Sehingga dapat disimpulkan bahwa Islam mengatur segala persoalan hidupan manusia dari masalah yang terkecil seperti dari permasalahan urusan wc sampai masalah kenegara’an sekalipun.
Penerapan Syariat Islam di Indonesia dalam Persepektif Sejarah
Dr. Rifyal Ka’bah dalam bukunya Hukum Islam di Indonesia [5], menyebutkan bahwa Penelitan mengenai hukum di Indonesia belum banyak menyingkapkan bentuk-bentuk penerapan hukum Islam (syariat Islam) dalam kerajaan–kerajaan Islam yang pernah berdiri di Nusantara sebelum kedatangan penjajah Belanda, tetapi dari gelar-gelar yang diberikan kepada beberapa raja Islam, seperti adipati ing alogo sayyidin panotomo, dapat dipastikan bahwa peranan hukum Islam cukup besar dalam kerajaan-kerajaan ini.
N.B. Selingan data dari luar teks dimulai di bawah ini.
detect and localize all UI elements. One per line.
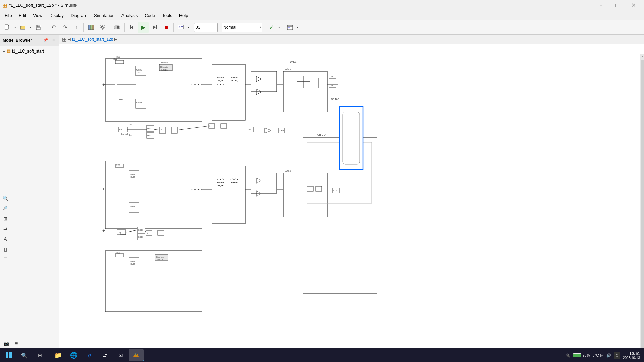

Sebuah penelitian tentang mistik Islam menyebutkan bahwa beberapa raja dan sulthan dinusantara berusaha memasyarakatkan ajaran Islam. Hokum Islam dalam masa ini merupakan sebuah fase penting dalam sejarah hukum Islam di Indonesia. Dengan berdirinya kerajaan-kerajaan Islam menggantikan kerajaan-kerajaan islam menggantikan kerajaan-kerajaan hindu/Budha berarti untuk pertama kalinya hukum Islam telah ada diIndonesiasebagai hukum positif.
Kenyataan ini kemudian diakui oleh Belanda setelah melihat berbagai pemberontakan terhadap kekuasaan pemerintah jajahan diberbagai wilayah Nusantara. Misalnya adalah perlawanan rakyat terhadap belanda dalam perang diponogoro, yang ternyata merupakan perlawanan untuk menegakan hukum Islam. Seorang letnan Kolonel Belanda pada masa perang Diponogoro (1825-1830) mengisahkan dalam sebuah buku memoir bahwa tujuan perlawanan orang jawa terhadap Belanda sebenarnya adalah agar hukum Islam berlaku untuk orang Jawa.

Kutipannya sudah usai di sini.